With The Spectrum (which features her father Derk Van Raalte on bass and drummer Bradley Palles), Jay embraced the challenge of migrating from the side stage as a lead guitarist for Jump Castle Riot to the center mic as the outfit’s main face and voice. But her time as “Keef” to JCR’s Nina Murchison’s “Mick” was a joy by design.

“I was really frustrated early on by people who looked at me and assumed that I would want to be a singer or want to be fronting the band. I just wanted to play guitar. I was ecstatic to have a singer who was so talented to play against – but it turns out that I am pretty naturally inclined towards the songwriting and the production,” admitted Van Raalte. “I am very naturally a behind-the-scenes person. I like being in supportive roles, I like doing hired gun guitar work. I still do a lot of that. I know some people represent that as some kind of lesser alternative, ‘If you couldn’t be an artist then I guess you have to be a hired gun,’ which is not at all my experience!”

Still, whether in support or taking command, the focus has always been on what’s best for the song.

“My early idols, The Edge (from U2), Peter Buck from R.E.M., were people who were not looking for the spotlight themselves, but just trying to support everything else that’s going on and build something with the people they were playing with, Van Raalte said. “I’ve always taken that really seriously, so even when I say ‘guitarist that writes songs’ I don’t want to oversell that. My skill set has always been more focused on the production aspect, even before I knew formally what music production was, the kind of editing and thoughtfulness that it takes to get a great arrangement or a great song and put it all together, that’s what I feel I gravitate to.”

During the pandemic, Van Raalte took the opportunity to upgrade their home studio. In addition to producing the forthcoming “Something More and Kind Of Less,” Jay was also indulged in another passion.

“I got hired to play guitar for this original rock musical, which then snowballed into me becoming the recording studio for it and one of the writers – music writers not story writers – which was just an incredible experience so far out of my comfort zone of rock n’ roll,” she said. “But (it was) such a gift to get to work with so many talented people that I wouldn’t have met just playing bar gigs.”

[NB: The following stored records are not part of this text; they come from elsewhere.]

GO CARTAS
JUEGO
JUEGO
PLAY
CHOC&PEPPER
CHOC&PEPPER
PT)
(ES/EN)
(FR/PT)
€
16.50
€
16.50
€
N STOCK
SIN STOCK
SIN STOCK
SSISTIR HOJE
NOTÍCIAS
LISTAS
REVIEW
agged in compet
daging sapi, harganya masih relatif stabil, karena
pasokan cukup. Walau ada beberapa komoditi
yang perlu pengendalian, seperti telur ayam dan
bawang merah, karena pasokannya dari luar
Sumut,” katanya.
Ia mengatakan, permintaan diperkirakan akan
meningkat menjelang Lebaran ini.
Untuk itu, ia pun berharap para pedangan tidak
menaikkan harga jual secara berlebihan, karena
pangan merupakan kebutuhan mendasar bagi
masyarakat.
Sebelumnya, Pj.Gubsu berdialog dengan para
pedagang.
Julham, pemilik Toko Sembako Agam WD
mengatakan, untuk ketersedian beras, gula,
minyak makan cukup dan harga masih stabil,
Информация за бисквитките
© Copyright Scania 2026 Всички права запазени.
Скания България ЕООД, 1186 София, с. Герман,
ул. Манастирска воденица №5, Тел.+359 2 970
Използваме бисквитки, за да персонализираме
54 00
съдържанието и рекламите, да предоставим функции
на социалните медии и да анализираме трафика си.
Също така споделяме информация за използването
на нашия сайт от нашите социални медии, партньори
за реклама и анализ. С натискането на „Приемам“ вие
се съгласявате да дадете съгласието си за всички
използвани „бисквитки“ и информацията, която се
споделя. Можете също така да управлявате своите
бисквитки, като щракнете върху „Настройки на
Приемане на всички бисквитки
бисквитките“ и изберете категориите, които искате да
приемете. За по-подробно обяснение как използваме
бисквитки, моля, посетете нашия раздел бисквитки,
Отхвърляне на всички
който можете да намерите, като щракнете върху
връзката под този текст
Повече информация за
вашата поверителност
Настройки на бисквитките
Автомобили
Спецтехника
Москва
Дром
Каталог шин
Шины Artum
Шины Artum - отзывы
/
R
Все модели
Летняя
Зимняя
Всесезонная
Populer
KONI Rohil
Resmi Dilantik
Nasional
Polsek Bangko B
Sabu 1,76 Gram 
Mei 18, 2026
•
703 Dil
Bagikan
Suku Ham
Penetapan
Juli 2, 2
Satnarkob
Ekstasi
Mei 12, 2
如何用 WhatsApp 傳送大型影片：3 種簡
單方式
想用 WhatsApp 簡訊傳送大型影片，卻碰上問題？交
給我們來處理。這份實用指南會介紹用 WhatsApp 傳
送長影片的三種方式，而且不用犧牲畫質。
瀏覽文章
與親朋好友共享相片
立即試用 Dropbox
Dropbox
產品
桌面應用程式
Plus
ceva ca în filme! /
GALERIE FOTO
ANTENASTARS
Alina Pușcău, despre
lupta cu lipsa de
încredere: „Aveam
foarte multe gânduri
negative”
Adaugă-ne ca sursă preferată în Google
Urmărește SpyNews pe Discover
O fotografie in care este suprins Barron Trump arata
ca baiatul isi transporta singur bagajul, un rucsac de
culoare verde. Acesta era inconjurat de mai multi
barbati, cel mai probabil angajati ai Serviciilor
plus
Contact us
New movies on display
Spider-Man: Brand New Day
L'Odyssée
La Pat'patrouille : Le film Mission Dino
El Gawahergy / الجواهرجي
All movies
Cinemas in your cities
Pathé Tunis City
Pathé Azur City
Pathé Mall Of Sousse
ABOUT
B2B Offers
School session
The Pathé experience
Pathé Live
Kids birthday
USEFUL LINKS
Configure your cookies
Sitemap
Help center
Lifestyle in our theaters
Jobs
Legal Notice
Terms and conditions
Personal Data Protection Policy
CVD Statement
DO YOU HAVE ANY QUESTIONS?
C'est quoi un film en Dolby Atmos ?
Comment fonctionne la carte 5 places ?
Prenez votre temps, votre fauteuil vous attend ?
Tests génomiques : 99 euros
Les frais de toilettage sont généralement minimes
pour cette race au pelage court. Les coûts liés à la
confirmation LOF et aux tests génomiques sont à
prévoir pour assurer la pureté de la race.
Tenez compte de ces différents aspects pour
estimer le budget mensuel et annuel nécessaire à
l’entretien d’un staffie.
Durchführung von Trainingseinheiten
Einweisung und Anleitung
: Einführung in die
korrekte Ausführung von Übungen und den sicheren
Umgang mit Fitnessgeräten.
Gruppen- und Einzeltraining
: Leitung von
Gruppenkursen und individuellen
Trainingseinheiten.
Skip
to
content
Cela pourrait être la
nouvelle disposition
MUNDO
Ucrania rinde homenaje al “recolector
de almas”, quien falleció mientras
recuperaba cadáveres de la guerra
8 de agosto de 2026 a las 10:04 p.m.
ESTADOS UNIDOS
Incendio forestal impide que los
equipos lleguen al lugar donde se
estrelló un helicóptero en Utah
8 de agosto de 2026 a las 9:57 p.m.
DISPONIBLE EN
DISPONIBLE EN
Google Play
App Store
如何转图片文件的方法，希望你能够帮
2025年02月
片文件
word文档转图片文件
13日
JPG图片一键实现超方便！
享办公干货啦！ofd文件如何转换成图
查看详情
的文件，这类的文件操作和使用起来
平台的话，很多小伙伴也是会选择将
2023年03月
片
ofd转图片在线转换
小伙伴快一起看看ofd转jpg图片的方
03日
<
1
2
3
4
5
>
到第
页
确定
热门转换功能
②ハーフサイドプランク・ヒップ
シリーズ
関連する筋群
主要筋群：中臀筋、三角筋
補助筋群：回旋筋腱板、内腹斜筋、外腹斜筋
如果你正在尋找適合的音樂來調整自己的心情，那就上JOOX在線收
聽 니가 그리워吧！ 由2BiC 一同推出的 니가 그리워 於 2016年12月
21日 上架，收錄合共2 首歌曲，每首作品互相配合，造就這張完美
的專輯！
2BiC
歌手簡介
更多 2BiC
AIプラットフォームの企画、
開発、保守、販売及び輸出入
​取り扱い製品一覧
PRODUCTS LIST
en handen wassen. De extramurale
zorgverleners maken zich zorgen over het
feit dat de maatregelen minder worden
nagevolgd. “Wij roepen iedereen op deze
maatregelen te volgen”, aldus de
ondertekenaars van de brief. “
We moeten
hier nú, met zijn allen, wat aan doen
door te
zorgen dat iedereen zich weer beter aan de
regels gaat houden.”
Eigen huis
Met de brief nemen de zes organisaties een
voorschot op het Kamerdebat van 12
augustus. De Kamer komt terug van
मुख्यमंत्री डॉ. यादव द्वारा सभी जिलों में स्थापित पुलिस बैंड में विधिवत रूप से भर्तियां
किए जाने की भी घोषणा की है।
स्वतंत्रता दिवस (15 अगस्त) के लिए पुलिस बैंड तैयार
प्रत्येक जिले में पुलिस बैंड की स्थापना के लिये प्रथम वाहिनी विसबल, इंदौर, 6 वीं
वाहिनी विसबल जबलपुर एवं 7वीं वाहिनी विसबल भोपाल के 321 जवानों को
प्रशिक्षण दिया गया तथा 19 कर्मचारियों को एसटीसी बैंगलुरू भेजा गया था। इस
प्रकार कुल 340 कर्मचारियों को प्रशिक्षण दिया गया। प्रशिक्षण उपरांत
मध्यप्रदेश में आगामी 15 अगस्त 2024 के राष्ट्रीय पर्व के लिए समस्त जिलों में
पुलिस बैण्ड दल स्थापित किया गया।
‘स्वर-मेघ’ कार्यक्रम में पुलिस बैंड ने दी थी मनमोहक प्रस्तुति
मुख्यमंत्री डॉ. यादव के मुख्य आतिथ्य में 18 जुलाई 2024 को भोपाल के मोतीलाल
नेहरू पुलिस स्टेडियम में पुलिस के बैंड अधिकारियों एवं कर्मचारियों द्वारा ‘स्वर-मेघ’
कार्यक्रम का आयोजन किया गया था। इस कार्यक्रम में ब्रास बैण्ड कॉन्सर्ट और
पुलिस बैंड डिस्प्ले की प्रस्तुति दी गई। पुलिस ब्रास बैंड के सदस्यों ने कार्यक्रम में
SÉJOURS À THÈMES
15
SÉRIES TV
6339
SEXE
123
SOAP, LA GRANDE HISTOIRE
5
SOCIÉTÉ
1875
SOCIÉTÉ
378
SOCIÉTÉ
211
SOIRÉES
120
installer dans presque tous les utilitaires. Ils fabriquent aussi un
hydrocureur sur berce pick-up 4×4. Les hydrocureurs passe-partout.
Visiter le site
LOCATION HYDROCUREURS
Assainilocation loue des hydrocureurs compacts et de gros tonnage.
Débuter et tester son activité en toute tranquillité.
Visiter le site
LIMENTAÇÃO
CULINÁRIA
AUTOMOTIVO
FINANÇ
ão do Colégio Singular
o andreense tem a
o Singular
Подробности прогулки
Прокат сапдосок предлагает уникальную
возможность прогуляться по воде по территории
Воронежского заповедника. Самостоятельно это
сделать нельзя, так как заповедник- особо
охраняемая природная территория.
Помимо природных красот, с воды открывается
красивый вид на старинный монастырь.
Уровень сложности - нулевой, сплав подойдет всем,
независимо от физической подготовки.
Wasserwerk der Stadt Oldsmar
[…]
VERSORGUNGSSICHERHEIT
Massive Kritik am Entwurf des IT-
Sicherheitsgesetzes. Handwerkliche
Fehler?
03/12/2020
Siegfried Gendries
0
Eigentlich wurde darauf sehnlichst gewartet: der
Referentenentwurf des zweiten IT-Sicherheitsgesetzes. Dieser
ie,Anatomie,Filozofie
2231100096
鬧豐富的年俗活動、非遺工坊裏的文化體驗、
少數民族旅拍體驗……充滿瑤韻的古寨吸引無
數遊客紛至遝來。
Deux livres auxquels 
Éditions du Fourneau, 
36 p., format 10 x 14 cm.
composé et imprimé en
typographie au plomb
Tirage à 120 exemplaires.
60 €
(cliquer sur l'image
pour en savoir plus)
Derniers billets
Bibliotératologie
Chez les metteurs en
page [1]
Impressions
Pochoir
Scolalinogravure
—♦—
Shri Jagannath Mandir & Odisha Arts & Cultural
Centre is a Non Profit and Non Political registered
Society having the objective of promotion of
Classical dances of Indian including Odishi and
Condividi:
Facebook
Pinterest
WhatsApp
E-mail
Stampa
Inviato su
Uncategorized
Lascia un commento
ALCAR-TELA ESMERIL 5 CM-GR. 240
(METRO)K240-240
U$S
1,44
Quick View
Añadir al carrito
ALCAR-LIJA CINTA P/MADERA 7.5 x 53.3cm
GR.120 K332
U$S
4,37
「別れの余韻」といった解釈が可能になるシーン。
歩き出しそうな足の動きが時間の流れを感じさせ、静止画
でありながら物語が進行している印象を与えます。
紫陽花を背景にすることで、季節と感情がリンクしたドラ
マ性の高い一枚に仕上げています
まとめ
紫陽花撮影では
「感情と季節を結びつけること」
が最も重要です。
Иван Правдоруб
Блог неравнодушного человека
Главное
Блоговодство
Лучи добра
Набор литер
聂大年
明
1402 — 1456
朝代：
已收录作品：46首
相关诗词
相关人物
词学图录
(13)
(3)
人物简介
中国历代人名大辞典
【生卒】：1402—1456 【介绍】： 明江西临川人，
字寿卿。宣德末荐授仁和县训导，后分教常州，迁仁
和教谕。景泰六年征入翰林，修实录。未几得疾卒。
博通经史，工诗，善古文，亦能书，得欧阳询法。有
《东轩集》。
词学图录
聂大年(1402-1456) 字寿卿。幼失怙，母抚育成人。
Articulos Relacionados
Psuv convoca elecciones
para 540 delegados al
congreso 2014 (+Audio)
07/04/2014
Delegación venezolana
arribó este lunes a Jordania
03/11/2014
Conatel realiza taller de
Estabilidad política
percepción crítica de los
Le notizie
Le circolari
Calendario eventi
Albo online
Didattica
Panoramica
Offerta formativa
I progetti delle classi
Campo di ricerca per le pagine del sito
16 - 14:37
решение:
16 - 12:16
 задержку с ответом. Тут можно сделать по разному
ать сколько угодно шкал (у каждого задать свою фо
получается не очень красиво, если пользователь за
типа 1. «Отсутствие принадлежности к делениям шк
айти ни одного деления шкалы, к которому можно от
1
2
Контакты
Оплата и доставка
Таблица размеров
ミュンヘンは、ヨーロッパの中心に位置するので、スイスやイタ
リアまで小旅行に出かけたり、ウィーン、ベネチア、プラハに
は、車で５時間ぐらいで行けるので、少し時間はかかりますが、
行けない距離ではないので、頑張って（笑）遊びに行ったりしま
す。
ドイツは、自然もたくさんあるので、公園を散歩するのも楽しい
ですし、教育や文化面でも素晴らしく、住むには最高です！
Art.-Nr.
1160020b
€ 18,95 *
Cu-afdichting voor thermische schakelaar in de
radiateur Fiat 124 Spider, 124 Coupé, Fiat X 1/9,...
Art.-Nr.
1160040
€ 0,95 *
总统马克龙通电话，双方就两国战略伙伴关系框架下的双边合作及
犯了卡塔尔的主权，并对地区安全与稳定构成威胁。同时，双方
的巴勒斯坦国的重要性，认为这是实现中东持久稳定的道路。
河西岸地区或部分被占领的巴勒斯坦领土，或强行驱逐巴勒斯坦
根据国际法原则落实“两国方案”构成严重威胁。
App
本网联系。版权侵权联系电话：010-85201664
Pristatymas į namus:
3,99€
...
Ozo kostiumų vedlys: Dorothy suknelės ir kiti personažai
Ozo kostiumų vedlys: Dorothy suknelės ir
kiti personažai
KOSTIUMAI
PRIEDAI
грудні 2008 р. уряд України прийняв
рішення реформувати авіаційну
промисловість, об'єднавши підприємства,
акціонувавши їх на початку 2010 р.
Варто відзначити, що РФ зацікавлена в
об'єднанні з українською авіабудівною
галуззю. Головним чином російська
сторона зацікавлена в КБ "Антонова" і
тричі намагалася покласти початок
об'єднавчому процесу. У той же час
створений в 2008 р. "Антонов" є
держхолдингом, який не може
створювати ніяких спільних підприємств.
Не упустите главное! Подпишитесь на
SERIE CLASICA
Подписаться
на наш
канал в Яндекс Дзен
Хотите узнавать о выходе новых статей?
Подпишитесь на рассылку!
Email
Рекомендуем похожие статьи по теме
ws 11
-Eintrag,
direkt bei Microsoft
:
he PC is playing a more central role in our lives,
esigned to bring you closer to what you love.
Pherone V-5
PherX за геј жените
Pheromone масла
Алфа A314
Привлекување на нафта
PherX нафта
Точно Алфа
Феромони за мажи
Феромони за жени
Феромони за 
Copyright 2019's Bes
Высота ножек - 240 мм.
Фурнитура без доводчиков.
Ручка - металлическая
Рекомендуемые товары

Van Raalte & The Spectrum offer up the perfect power trio – gloriously pop with shades of alternative bite that knows when to dip toward melancholy and rise toward proper rock ‘n’ roll in service of creating and delivering good songs.

“Nile Rodgers, the guitar player best known for Chic, but he’s also a producer behind all sorts of stuff from Bowie records to Michael Jackson records to Daft Punk’s song “Get Lucky,” has this theory he talks about, the DHM – the Deep Hidden Meaning,” Van Raalte said. “It’s kind of like the DNA of the song. There’s this immutable character of a song and he says about his live band that as long as they’re respecting that, they can shake things up on the road and do something different and it’s all going to work as long as they’re keeping that DHM in mind and continuing to serve it. That’s what I think about songwriting and production as well. As long as everything you’re doing is in service of articulating whatever that little spark is, the thing that got you excited in the first place, then everything’s going to work out right.”

Published February 19, 2023 at 4:00 a.m.